The district court subsequently denied Lord & Taylor’s
motion for a stay pending appeal and preliminary injunction.
Lord & Taylor, LLC v. White Flint, L.P., Case No. 8:13-cv-01912-
RWT (D. Md. Feb. 7, 2014), ECF No. 64. The court reiterated its
practical concerns, explaining that even maintaining the status
quo was no longer feasible given the “advanced stage[]” of the
project and the “reality that the [M]all is almost completely
vacant and partially demolished.”
7
Lord & Taylor timely noted its appeal to this court. It
also moved for a stay of the district court’s decision, which we
denied. Lord & Taylor, LLC v. White Flint, L.P., No. 13-2548
(4th Cir. Mar. 14, 2014).
II.
A.
Lord & Taylor’s first contention on appeal is that the
district court erred by failing to apply the correct Maryland
law to its request for injunctive relief. We review this claim
de novo, see Woollard v. Gallagher,
712 F.3d 865, 873 (4th Cir.
2013) (de novo review governs district court decision on
injunctive relief when “contested issue is a question of law”),
and find it unpersuasive.
The parties agree, as do we, that Maryland substantive law
applies in this diversity action, and governs Lord & Taylor’s
Count II claim for a permanent injunction. See Capital Tool and
Mfg. Co., Inc. v. Maschinenfabrik Herkules,
837 F.2d 171, 172
(4th Cir. 1988) (Erie doctrine requires courts to apply state
substantive law to a request for permanent injunctive relief in
diversity cases); see also 11A Charles Alan Wright & Arthur R.

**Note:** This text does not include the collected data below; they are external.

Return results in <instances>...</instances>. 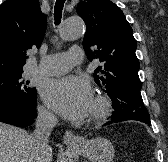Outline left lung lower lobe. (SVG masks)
Listing matches in <instances>:
<instances>
[{
    "instance_id": "obj_1",
    "label": "left lung lower lobe",
    "mask_w": 168,
    "mask_h": 162,
    "mask_svg": "<svg viewBox=\"0 0 168 162\" xmlns=\"http://www.w3.org/2000/svg\"><path fill=\"white\" fill-rule=\"evenodd\" d=\"M111 99L115 109L111 116L112 122L136 120L149 126L151 125L150 116L140 93H125ZM112 122H107L105 125H109Z\"/></svg>"
}]
</instances>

Miller, Federal Practice and Procedure § 2943 (3d ed. 2014)
(Erie rationale extends to requests for injunctive relief).
According to Lord & Taylor, however, the district court took a
8
different approach, and relied instead on the federal-law
standard for injunctions in denying relief.
We do not read the record that way. The parties’ briefing
on summary judgment may have generated some confusion as to the
appropriate choice of law. But the district court directly
addressed the choice-of-law question at the summary judgment
hearing and expressly clarified in its decision that it was
applying Maryland law. We take the district court at its word
and have no reason to doubt that it properly identified Maryland
substantive law as controlling.
Lord & Taylor argues in the alternative that if the
district court applied Maryland law, then it misapplied it
badly, relying on factors that have no place in the analysis
under Maryland precedent. Maryland law, Lord & Taylor contends,
strongly favors injunctive relief for breaches of restrictive
covenants – so strongly that injunctions are granted almost as a
matter of course and regardless of factors like the public
interest or the availability of monetary damages to compensate
for a breach. If White Flint’s proposed redevelopment would
violate the REA – and the district court assumed as much for
purposes of summary judgment – then according to Lord & Taylor,
there was virtually nothing left for the court to do but enjoin
the breach.
9
We disagree. It is true that an injunction typically is an
appropriate remedy for breach of a restrictive covenant under
Maryland law. See Dumbarton Improvement Ass’n., Inc. v. Druid
Ridge Cemetery Co.,
73 A.3d 224, 233 (Md. 2013). But injunctive
relief is not automatic, and the presumption in its favor does
not displace a trial court’s traditional discretion when it sits
in equity, see Roper v. Camuso,
829 A.2d 589, 601 (Md. 2003)
(“Trial courts are granted broad discretionary authority to
issue equitable relief.”). Indeed, the very cases cited by Lord
& Taylor recognize that injunctive relief remains subject to
“sound judicial discretion” even where restrictive covenants and
real property rights are concerned. Chestnut Real Estate P’Ship
v. Huber,
811 A.2d 389, 401 (Md. Ct. Spec. App. 2002); see also
Redner’s Mkts., Inc. v. Joppatowne G.P. L.P., Civ. A. No. 11-
1864-RDB,
2013 WL 2903285, at *5 (D. Md. June 13, 2013).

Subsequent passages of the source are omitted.